Estoy cerca de los que se indignan, de los que protestan, de los que se movilizan… aunque yo permanezca callado, me trague la indignación y siga en el sillón esperando que otros hagan el trabajo. Reconozco mi cobardía y reconozco que me han vencido. No soy ejemplo de nada. Lo sé.
Imagen de © Ángel
López González
Pero admiro a los
que tienen la valentía de intentar cualquier cambio de cualquier aspecto de
esta sociedad que han planificado sin nosotros, a nuestras espaldas. Admiro a
los que se implican y se arriesgan para construir un mundo algo más justo,
aunque sólo sea en el espacio que les rodea.
Estoy cerca de
cualquier huelguista que pelea contra los grandes patronos, esos patriotas que deslocalizan
empresas porque así son más competitivas y ganan más dinero.
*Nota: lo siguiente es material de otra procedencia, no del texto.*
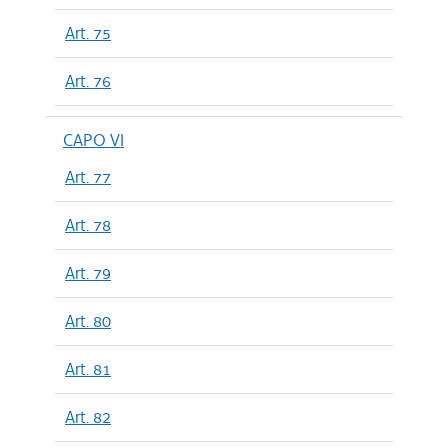
Art. 75
Art. 76
CAPO VI
Art. 77
Art. 78
Art. 79
Art. 80
Art. 81
Art. 82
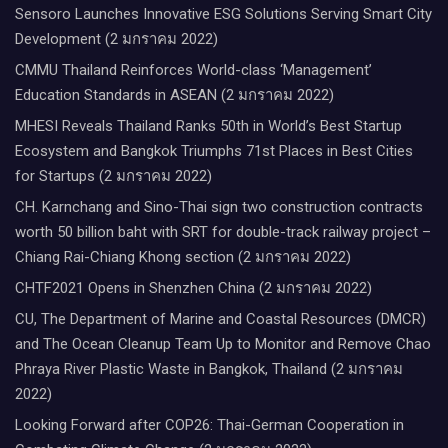
Sensoro Launches Innovative ESG Solutions Serving Smart City
Development (2 มกราคม 2022)
CMMU Thailand Reinforces World-class ‘Management’
Education Standards in ASEAN (2 มกราคม 2022)
MHESI Reveals Thailand Ranks 50th in World’s Best Startup
Ecosystem and Bangkok Triumphs 71st Places in Best Cities
for Startups (2 มกราคม 2022)
CH. Karnchang and Sino-Thai sign two construction contracts
worth 50 billion baht with SRT for double-track railway project –
Chiang Rai-Chiang Khong section (2 มกราคม 2022)
CHTF2021 Opens in Shenzhen China (2 มกราคม 2022)
CU, The Department of Marine and Coastal Resources (DMCR)
and The Ocean Cleanup Team Up to Monitor and Remove Chao
Phraya River Plastic Waste in Bangkok, Thailand (2 มกราคม
2022)
Looking Forward after COP26: Thai-German Cooperation in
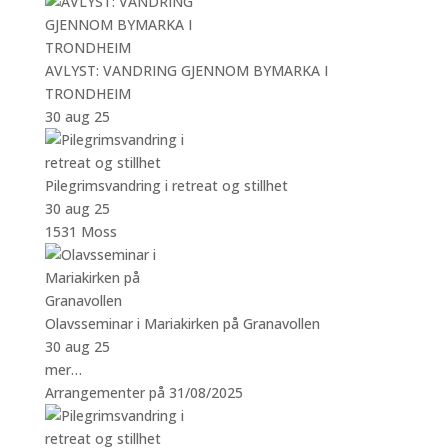
AVLYST: VANDRING GJENNOM BYMARKA I
TRONDHEIM
30 aug 25
Pilegrimsvandring i retreat og stillhet
30 aug 25
1531 Moss
Olavsseminar i Mariakirken på Granavollen
30 aug 25
mer…
Arrangementer på 31/08/2025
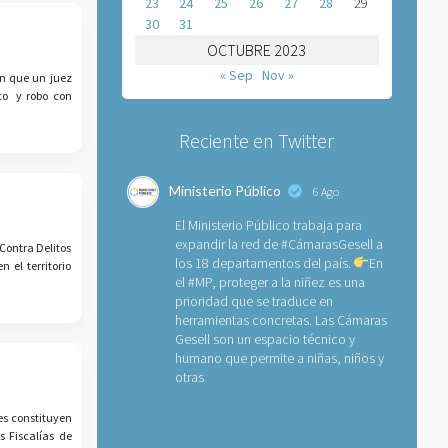
23
24
25
26
27
28
29
30
31
OCTUBRE 2023
« Sep
Nov »
on que un juez
ato y robo con
Reciente en Twitter
Ministerio Público
6 Ago
El Ministerio Público trabaja para
expandir la red de
#CámarasGesell
a
Contra Delitos
los 18 departamentos del país.
En
 el territorio
el
#MP
, proteger a la niñez es una
prioridad que se traduce en
herramientas concretas. Las Cámaras
Gesell son un espacio técnico y
humano que permite a niñas, niños y
otras
tes constituyen
s Fiscalías de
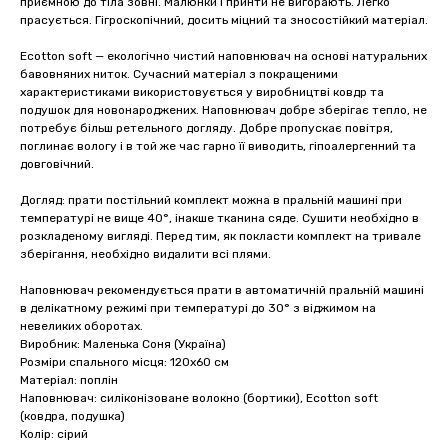
приємною до тіла зовні. Малюнки і принти не вигорають. Легко
прасується. Гігроскопічний, досить міцний та зносостійкий матеріал.
Ecotton soft — екологічно чистий наповнювач на основі натуральних
бавовняних ниток. Сучасний матеріал з покращеними
характеристиками використовується у виробництві ковдр та
подушок для новонароджених. Наповнювач добре зберігає тепло, не
потребує більш ретельного догляду. Добре пропускає повітря,
поглинає вологу і в той же час гарно її виводить, гіпоалергенний та
довговічний.
Догляд: прати постільний комплект можна в пральній машині при
температурі не вище 40°, інакше тканина сяде. Сушити необхідно в
розкладеному вигляді. Перед тим, як покласти комплект на тривале
зберігання, необхідно видалити всі плями.
Наповнювач рекомендується прати в автоматичній пральній машині
в делікатному режимі при температурі до 30° з віджимом на
невеликих оборотах.
Виробник: Маленька Соня (Україна)
Розміри спального місця: 120х60 см
Матеріал: поплін
Наповнювач: силіконізоване волокно (бортики), Ecotton soft
(ковдра, подушка)
Колір: сірий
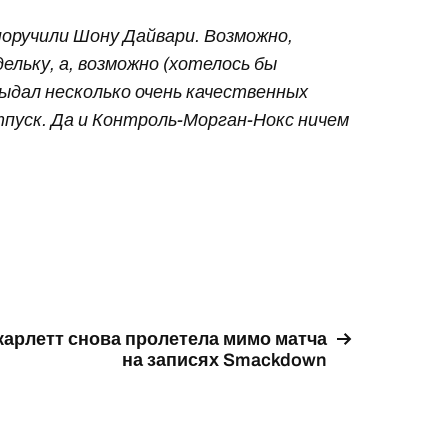
поручили Шону Дайвари. Возможно,
льку, а, возможно (хотелось бы
выдал несколько очень качественных
тпуск. Да и Контроль-Морган-Нокс ничем
карлетт снова пролетела мимо матча
на записях Smackdown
Y me niego a
aceptar que las leyes del mercado nos gobiernen… porque las cosas deberían estar
más cerca del hombre que de los inventos que nos devoran. Me niego a aceptar esa
lógica macabra que dirige nuestras vidas
—el máximo beneficio privado como motor del mundo—. Creo que habría que identificar
ese concepto neoliberal, inequívocamente, como el gran fracaso de la
civilización. Como el concepto más tenebroso que hemos inventado los hombres. Tenebroso
por la perversa sutileza con que nos han impuesto la imposibilidad de cualquier
alternativa. Tenebroso porque, sin saber cómo, hemos aceptado la resignación
como única posibilidad… esto es lo que
hay, o lo tomas o lo dejas. Y nos han convencido de que buscar la felicidad
de la gente es una estupidez propia de ingenuos. Lo han hecho y han tenido
éxito.
Yo detesto a la
mayoría de los políticos al uso, por su complicidad y porque nos arrastran a la
resignación del esto es lo que hay. Porque
se embuten de cabeza y de corazón en esa praxis neoliberal como única
posibilidad de ser y estar en la modernidad. Prefiero —si los hubiera— a políticos
ilusos y utópicos, los que a pesar del devenir del mundo busquen la felicidad
de la gente. Los quiero soñadores porque los otros sólo demuestran tener
pesadillas y, lo que es peor, nos introducen en ellas, en sus pesadillas, como
peones prescindibles… o lo tomas o lo
dejas. La gente que no sueña me parece incompleta porque renuncia a la
sugerencia de un horizonte mejor… por eso los gobernantes que no sueñan, es
decir, los políticos pragmáticos y apegados a la distopía neoliberal, a la
política real, son un peligro para la felicidad de la gente.
Prefiero ser
ingenuo a estar resignado… es la única forma de seguir vislumbrando un
horizonte, una entelequia, una ilusión.